In 1871 Cassatt had travelled to Parma to copy Correggio’s Madonna of St Jerome for St Paul Cathedral in Pittsburgh, and, returning to Paris via Madrid, fell under the spell of Rubens’ flesh tones in the Prado. In her treatment of the theme of mother and child, she clothed Renaissance compositions in palpable flesh. She was not drawing on personal experience – she was childless – and the appeal of the subject was analytical rather than emotional. As in Renaissance paintings of the Madonna, the child is depicted as active, engaging with the outside world while the mother looks inward. In the pastel drawing The Stocking (c. 1889–90), the child reaches impatiently towards an object outside the picture frame while his impassive mother puts on his socks.  It was the freshness of the child’s perception of a new world that attracted Cassatt as an artist.
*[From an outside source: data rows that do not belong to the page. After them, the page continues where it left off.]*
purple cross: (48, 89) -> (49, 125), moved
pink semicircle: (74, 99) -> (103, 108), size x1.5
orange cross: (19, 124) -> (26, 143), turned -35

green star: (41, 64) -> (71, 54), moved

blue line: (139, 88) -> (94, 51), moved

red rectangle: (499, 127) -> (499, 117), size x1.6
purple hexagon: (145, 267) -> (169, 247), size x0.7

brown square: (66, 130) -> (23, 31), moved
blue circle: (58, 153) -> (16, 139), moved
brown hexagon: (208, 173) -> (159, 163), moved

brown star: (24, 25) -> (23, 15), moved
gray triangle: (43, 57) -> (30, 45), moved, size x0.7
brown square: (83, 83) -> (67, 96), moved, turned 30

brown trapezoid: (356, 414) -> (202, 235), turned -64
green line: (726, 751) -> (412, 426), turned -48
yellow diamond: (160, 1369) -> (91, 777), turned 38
The Stocking was an image she repeated in print, a medium that increasingly absorbed her from the 1880s. Her first major series of intaglio prints, including The Stocking, was acquired by the French state in 1890. But it was in colour printing that she found her own idiom. Her inspiration was the exhibition of Japanese prints at the École des Beaux-Arts in 1890, which she attended with the critic Philippe Burty. Challenged by his declaration that ‘No European could do that’, she determined to try, using drypoint and aquatint rather than woodblock and inking her own plates. The subjects were French, but the mood was Japanese: in In the Omnibus (1890–91), the Floating World becomes Edo-upon-Seine; in Maternal Caress (1890–91), the erotic encounter of a Shunga print is replaced by a mother’s embrace of a naked child.
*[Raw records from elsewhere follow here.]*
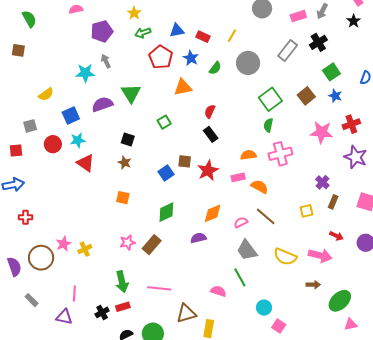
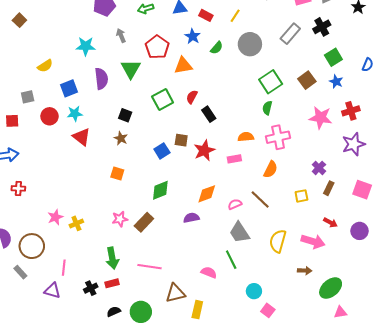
brown square: (18, 50) -> (19, 20), turned 32
red pentagon: (161, 57) -> (157, 47), moved
gray arrow: (106, 61) -> (121, 36), moved
purple semicircle: (102, 104) -> (101, 79), turned 100
red semicircle: (210, 111) -> (192, 97), moved
green square: (164, 122) -> (163, 100), size x1.5
purple star: (356, 157) -> (354, 144), turned 30
orange semicircle: (260, 187) -> (271, 169), moved, turned 84
yellow semicircle: (285, 257) -> (278, 241), turned 80
brown circle: (41, 258) -> (32, 246), moved

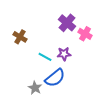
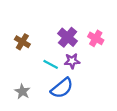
purple cross: (67, 23) -> (68, 37), moved
gray star: (35, 88) -> (22, 91), moved

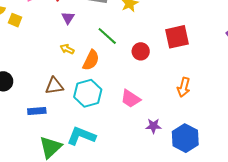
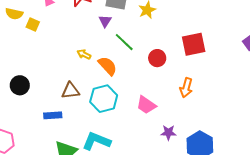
purple triangle: (68, 18) -> (105, 21), moved
orange semicircle: (91, 60) -> (108, 66), turned -70
orange arrow: (184, 87) -> (186, 88), moved

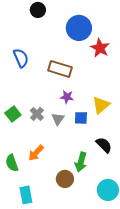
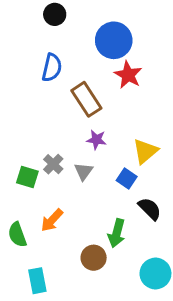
red star: (100, 48) -> (128, 75), moved
blue semicircle: (21, 58) -> (52, 68), moved, turned 36
brown rectangle: (60, 69) -> (86, 99), turned 40
green square: (13, 114) -> (27, 177), moved, turned -35
blue square: (81, 118) -> (127, 178), moved, turned 32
Young Women Picking Fruit (1892), Mary Cassatt. Carnegie Museum of Art, Pittsburgh Photo © Carnegie Museum of Art, Pittsburgh, 2017

As in her paintings, Cassatt’s colour choices in these prints are distinctive – but it is the flow of her etched line that is most seductive. Among the backhanded compliments from Degas that she was fond of quoting was his mock-incredulous response to her Woman Bathing (1890–91): ‘Did you draw this back?’ Working in colour, she could indulge her love of pattern in fabrics, wallpapers and carpets, presaging the interiors of Vuillard. She showed herself a Nabi in all but spirit – she was too pragmatic for that. While there’s a whiff of Symbolism about the strange painting Young Women Picking Fruit (1892), its strangeness doesn’t appear to symbolise anything. But compared with her friend Berthe Morisot’s pretty Cherry Pickers of the previous year, it can have served only to confirm one critic’s view of Cassatt as ‘the apostle of the ugly woman in art’. 
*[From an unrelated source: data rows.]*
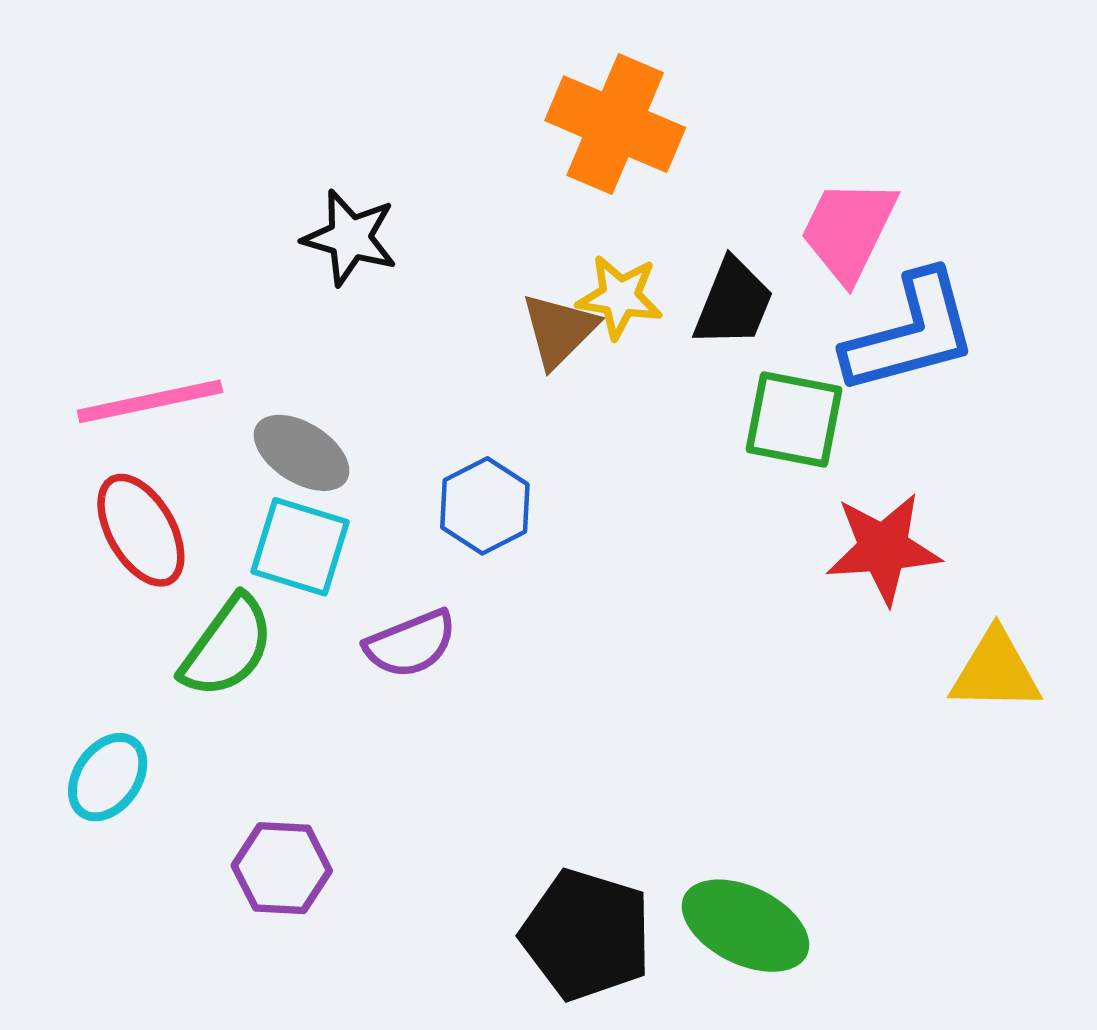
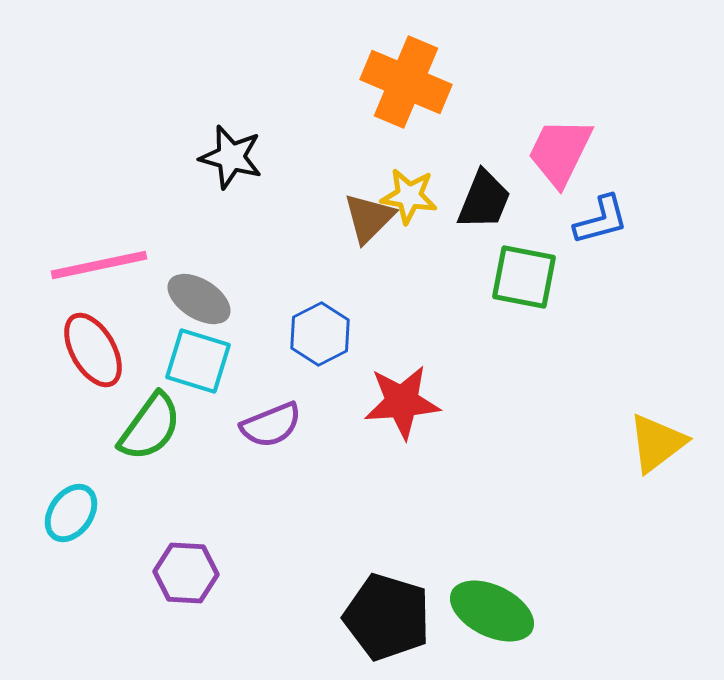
blue L-shape: (911, 333) -> (601, 220), size x0.6
red star: (883, 548) -> (402, 402), moved
yellow triangle: (995, 671) -> (657, 443), turned -38

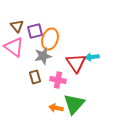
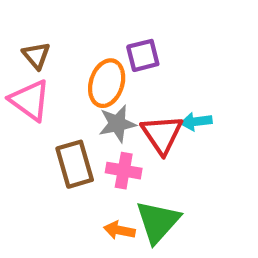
purple square: (35, 31) -> (143, 55), moved
gray star: (43, 56) -> (117, 124), moved
brown rectangle: (35, 77) -> (75, 164), size x1.5

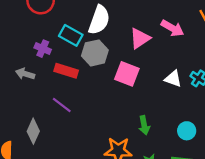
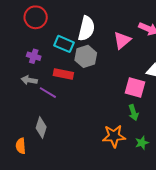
purple cross: (43, 49) -> (34, 56), moved
pink square: (127, 74) -> (135, 88), moved
purple line: (62, 105) -> (48, 93), moved

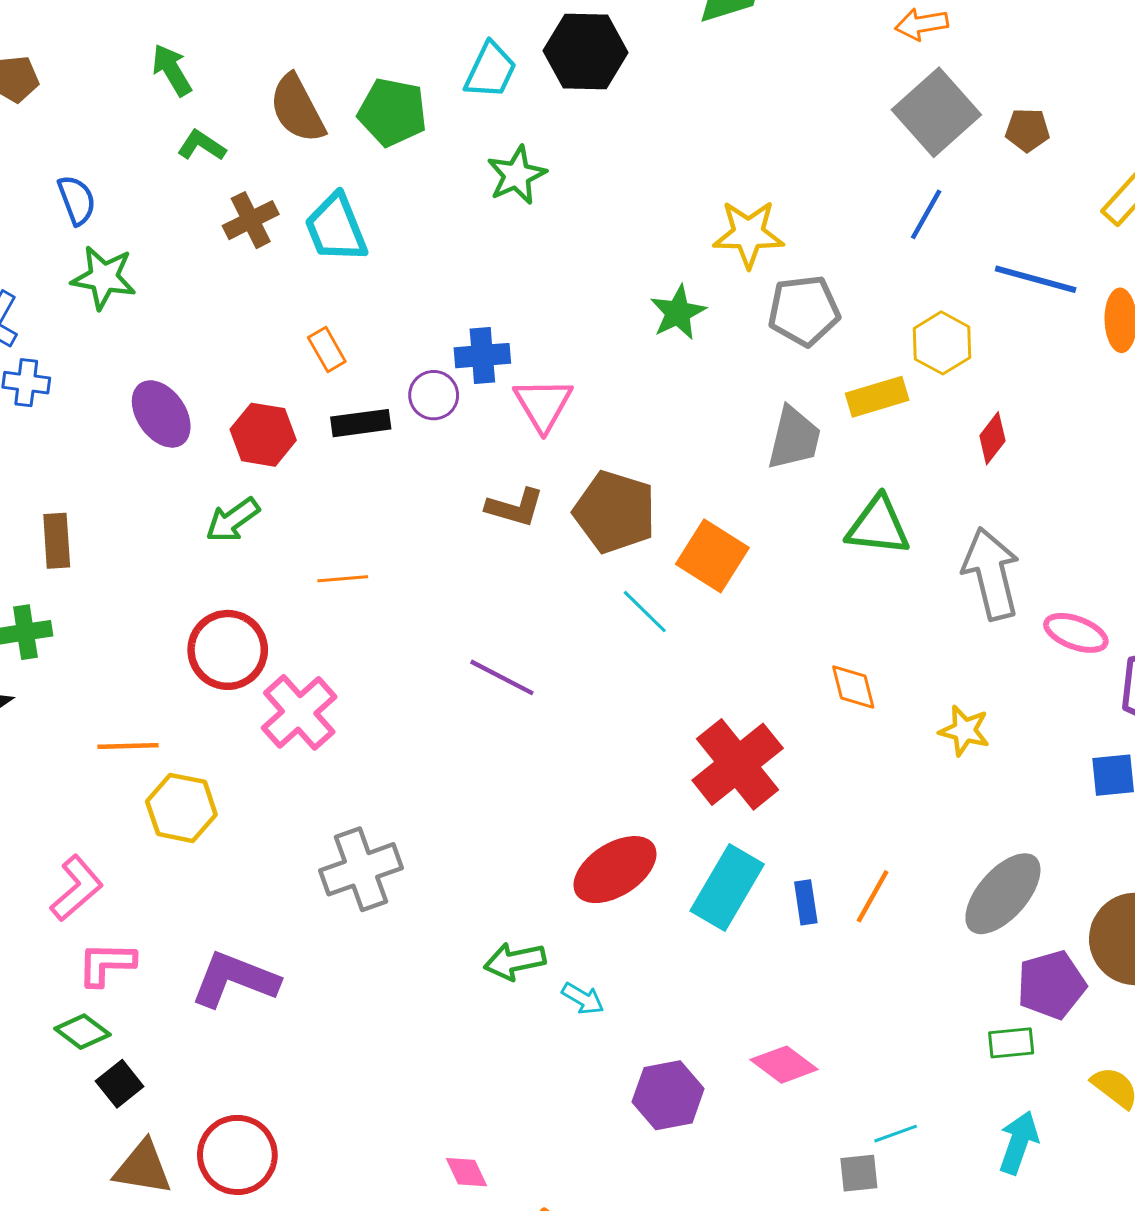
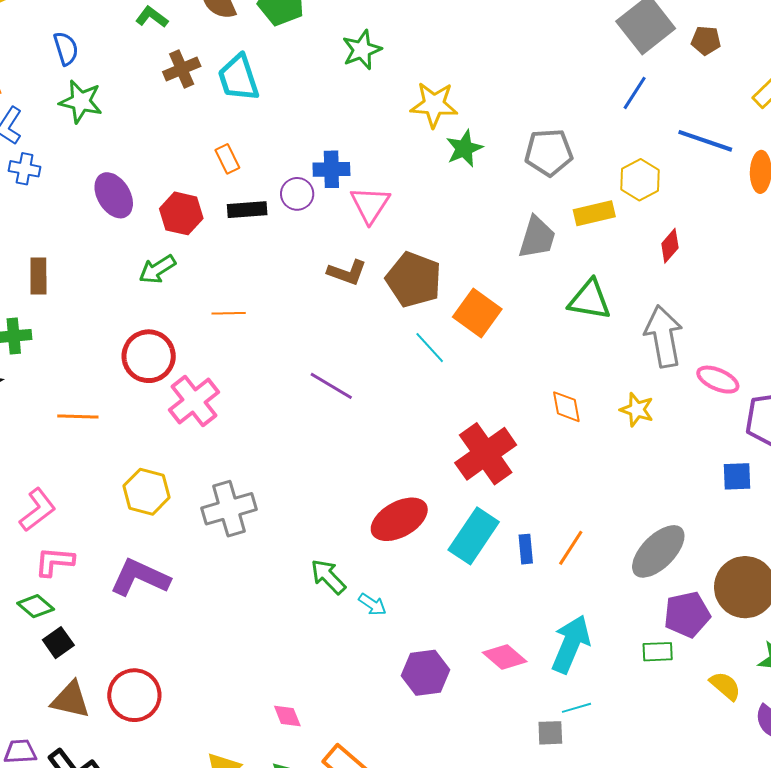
yellow star: (748, 234) -> (434, 105), moved
yellow star: (964, 731) -> (637, 410), moved
yellow hexagon: (181, 808) -> (147, 492), moved
green arrow: (515, 961) -> (328, 577), turned 54
cyan arrow: (1019, 1143) -> (571, 644), moved, size x1.4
Reviewing the Cassatt, Sargent and Whistler exhibition of 1954 at the Art Institute of Chicago and the Metropolitan Museum of Art – which has lent Mother and Child (The Oval Mirror) and The Cup of Tea (c. 1880–81) to this show – the art historian Edgar Richardson remarked on the ‘odd contrast between the boldness of her style and the world of perpetual afternoon tea it serves to record’. That contrast is just one of many contradictions this exhibition leaves tantalisingly unresolved. Perhaps we should just accept the verdict of the great Impressionist dealer Paul Durand-Ruel: ‘Miss Cassatt’s work is so great that she paints in a school she has created for herself.’

‘Mary Cassatt: An American Impressionist in Paris’ is at the Musée Jacquemart-André, Paris, until 23 July.